Decentralization is the transfer of functions and duties from the Central Government to elected subnational authorities. Greater decentralization in the water sector has resulted in democratization across sectors in water resource management. Local communities and rural local governments play a critical role in developing a water model for sustainable development.
Why is decentralized water management system required?
Managerial-institutional issues are those concerning administration and institutions. The main issue is the lack of a universal definition of community. The presence of multiple interpretations resulting from different points of view renders the definition itself confusing and hence hinders our comprehension of a community. Furthermore, water management plans are developed outside of user communities, they are frequently front-loaded with technical and capital overload, and they always become incompatible with community-based usage. This is exacerbated by implementation errors caused by insufficient delegation of operations, limited potential for effective community engagement, and gram panchayats' inability to manage water resources.
Many Gram Panchayats have been collaborating with rural communities on decentralized water management schemes. They have achieved success in water resource decentralization by employing the following principles:
1: Inclusive community engagement guarantees that all households, especially the poorest and most marginalized, contribute to the program. The approach encourages positive efforts to guarantee that women and underprivileged people are included in asset and process management.
2: Capital and maintenance expenditures are shared by the whole community.
3: People take responsibility from the start to develop consensus, mobilize local contributions, supervise construction, and oversee operations and upkeep.
4: The establishment of a corpus fund and a maintenance fund ensures in-built financial security.
The Difficulties of Decentralized Water Management
The existing disparities and power dynamics among village communities are significant obstacles. Gender, caste, and class disparities are significant hurdles within village communities.
Women must be involved in the planning process and share their thoughts because they are the major victims.Women have frequently taken the lead in rallying communities and completing the work with the greatest advantage. Women's engagement, however, is contingent on the character of the community. There has been evidence of persistent control in the decision-making process in some circumstances. To address such inequity, other initiatives, such as building alternate platforms to connect with women, must be implemented.

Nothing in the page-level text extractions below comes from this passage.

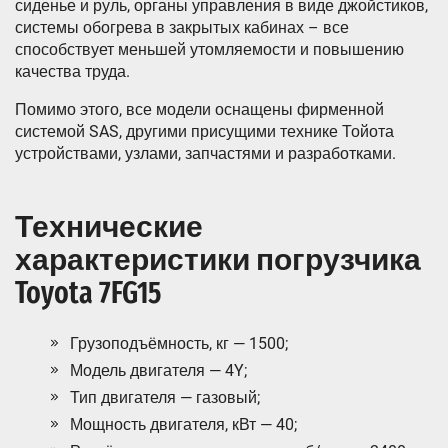
сиденье и руль, органы управления в виде джойстиков,
системы обогрева в закрытых кабинах – все
способствует меньшей утомляемости и повышению
качества труда.
Помимо этого, все модели оснащены фирменной
системой SAS, другими присущими технике Тойота
устройствами, узлами, запчастями и разработками.
Технические
характеристики погрузчика
Toyota 7FG15
Грузоподъёмность, кг — 1500;
Модель двигателя — 4Y;
Тип двигателя — газовый;
Мощность двигателя, кВт — 40;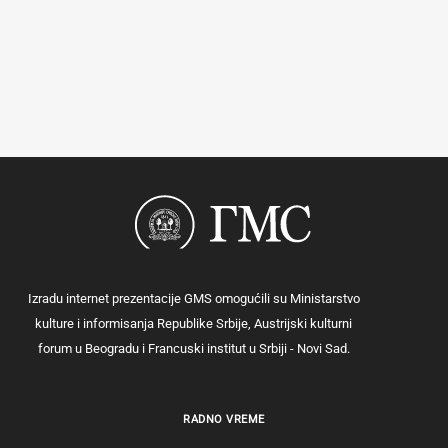
Izradu internet prezentacije GMS omogućili su Ministarstvo
kulture i informisanja Republike Srbije, Austrijski kulturni
forum u Beogradu i Francuski institut u Srbiji - Novi Sad.
RADNO VREME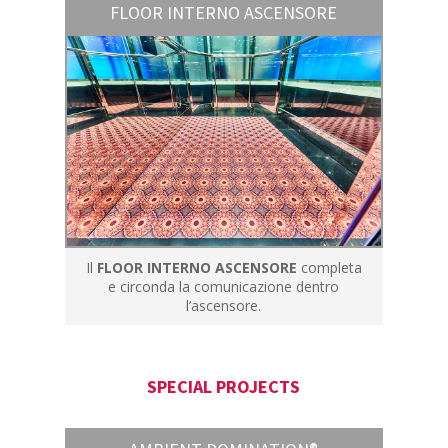
FLOOR INTERNO ASCENSORE
Il
FLOOR INTERNO ASCENSORE
completa
e circonda la comunicazione dentro
l’ascensore.
SPECIAL PROJECTS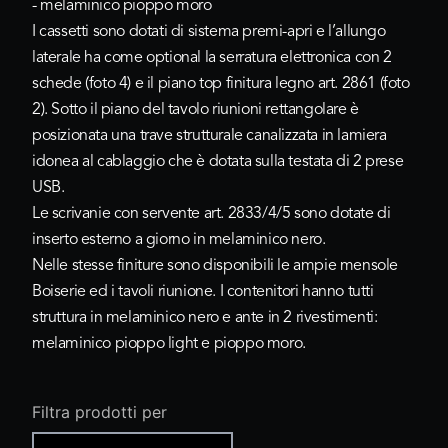
- melaminico pioppo moro
I cassetti sono dotati di sistema premi-apri e l’allungo
laterale ha come optional la serratura elettronica con 2
schede (foto 4) e il piano top finitura legno art. 2861 (foto
2). Sotto il piano del tavolo riunioni rettangolare è
posizionata una trave strutturale canalizzata in lamiera
idonea al cablaggio che è
dotata sulla testata di 2 prese
USB
.
Le scrivanie con servente art. 2833/4/5 sono dotate di
inserto esterno a giorno in melaminico nero.
Nelle stesse finiture sono disponibili le ampie mensole
Boiserie ed i tavoli riunione.
I contenitori hanno tutti
struttura in melaminico nero e ante in 2 rivestimenti:
melaminico pioppo light e pioppo moro.
Filtra prodotti per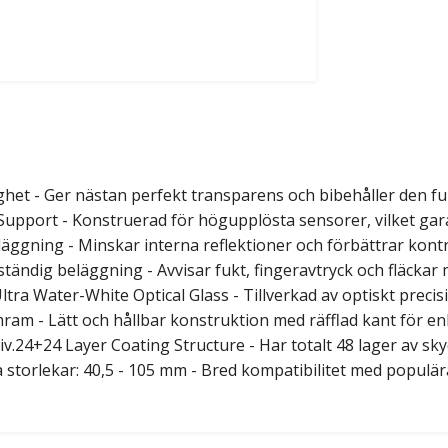
ghet - Ger nästan perfekt transparens och bibehåller den ful
 Support - Konstruerad för högupplösta sensorer, vilket gar
läggning - Minskar interna reflektioner och förbättrar kontra
ständig beläggning - Avvisar fukt, fingeravtryck och fläckar 
ltra Water-White Optical Glass - Tillverkad av optiskt preci
am - Lätt och hållbar konstruktion med räfflad kant för enke
tiv.24+24 Layer Coating Structure - Har totalt 48 lager av 
a storlekar: 40,5 - 105 mm - Bred kompatibilitet med populär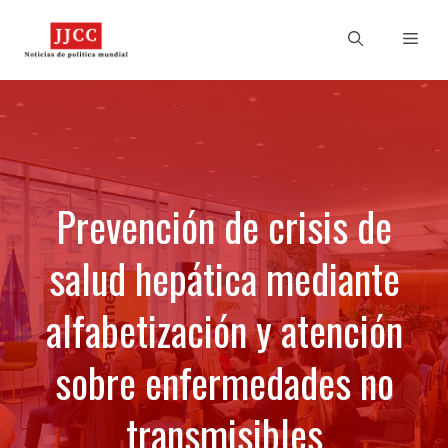
Skip
to
Men
content
Prevención de crisis de
salud hepática mediante
alfabetización y atención
sobre enfermedades no
transmisibles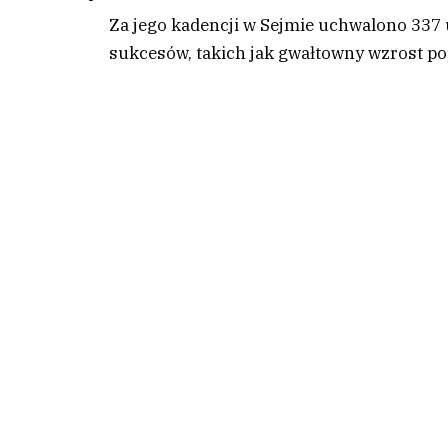
Za jego kadencji w Sejmie uchwalono 337 
sukcesów, takich jak gwałtowny wzrost p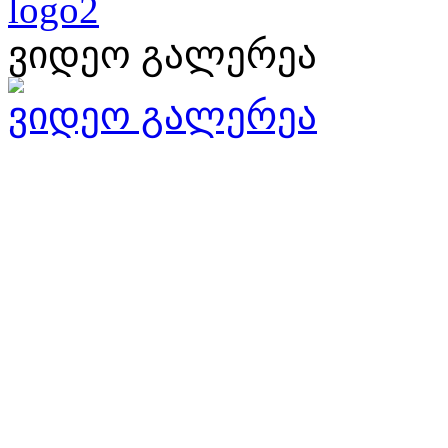
ვიდეო გალერეა
ვიდეო გალერეა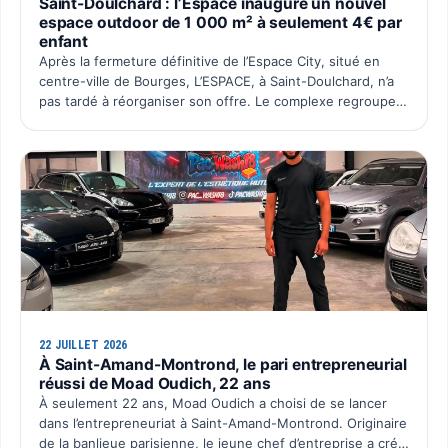
Saint-Doulchard : l’Espace inaugure un nouvel
espace outdoor de 1 000 m² à seulement 4€ par
enfant
Après la fermeture définitive de l’Espace City, situé en
centre-ville de Bourges, L’ESPACE, à Saint-Doulchard, n’a
pas tardé à réorganiser son offre. Le complexe regroupe
désormais l’ensemble de ses activités sur un seu…
22 JUILLET 2026
À Saint-Amand-Montrond, le pari entrepreneurial
réussi de Moad Oudich, 22 ans
À seulement 22 ans, Moad Oudich a choisi de se lancer
dans l’entrepreneuriat à Saint-Amand-Montrond. Originaire
de la banlieue parisienne, le jeune chef d’entreprise a créé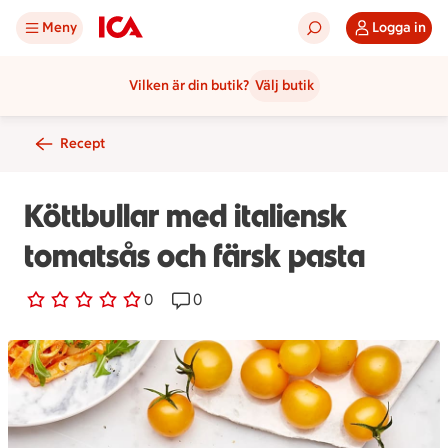
Meny
Logga in
Vilken är din butik?
Välj butik
Recept
Köttbullar med italiensk
tomatsås och färsk pasta
0 personer har röstat
0
Receptet har 0 kommentarer
0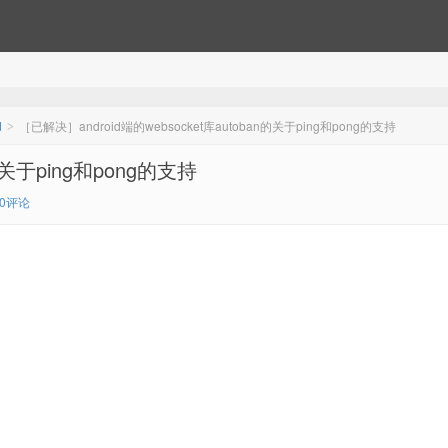
d
［已解决］android端的websocket库autoban的关于ping和pong的支持
>
的关于ping和pong的支持
0评论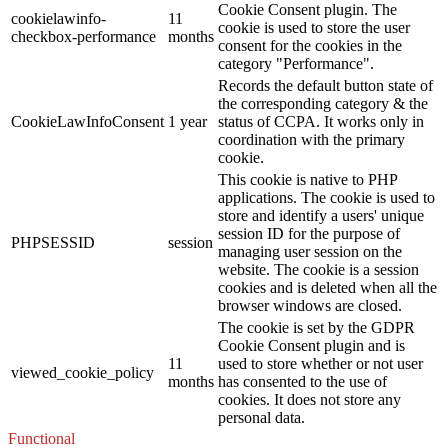
Cookie Consent plugin. The
cookielawinfo-
11
cookie is used to store the user
checkbox-performance
months
consent for the cookies in the
category "Performance".
Records the default button state of
the corresponding category & the
CookieLawInfoConsent
1 year
status of CCPA. It works only in
coordination with the primary
cookie.
This cookie is native to PHP
applications. The cookie is used to
store and identify a users' unique
session ID for the purpose of
PHPSESSID
session
managing user session on the
website. The cookie is a session
cookies and is deleted when all the
browser windows are closed.
The cookie is set by the GDPR
Cookie Consent plugin and is
11
used to store whether or not user
viewed_cookie_policy
months
has consented to the use of
cookies. It does not store any
personal data.
Functional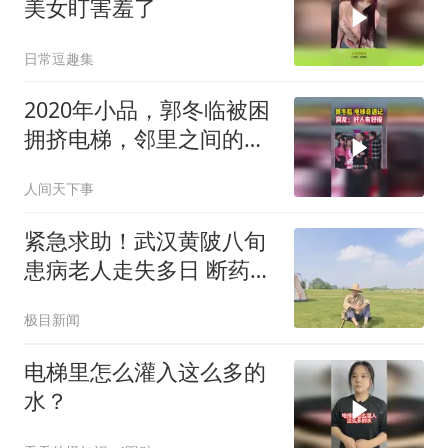
美女盯害羞了
日常逗趣集
2020年小品，郭冬临被困
拥挤电梯，邻里之间的事
全程笑点满满
人间天下事
紧急求助！武汉黄陂八旬
患病老人走失多日 断药多
日情况危急
极目新闻
电梯里怎么灌入这么多的
水？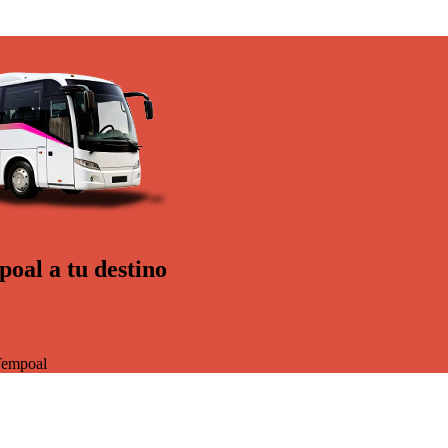
oal a tu destino
empoal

Another impediment is the rural-urban divide and its accompanying expenses.Rather than distinguishing between rural and urban areas, distinctions should be established based on the prevalence of local sources. Decentralized and distributed water systems based on local water sources are cost-effective, lowering expenses while simplifying the rural-urban gap.
The Next Steps
It is critical not to become overwhelmed by the magnitude of the situation. Different entities must ensure that they exert maximal effort. Decentralized water management policies must empower and govern the gram panchayat, since it is the locus of governance and control.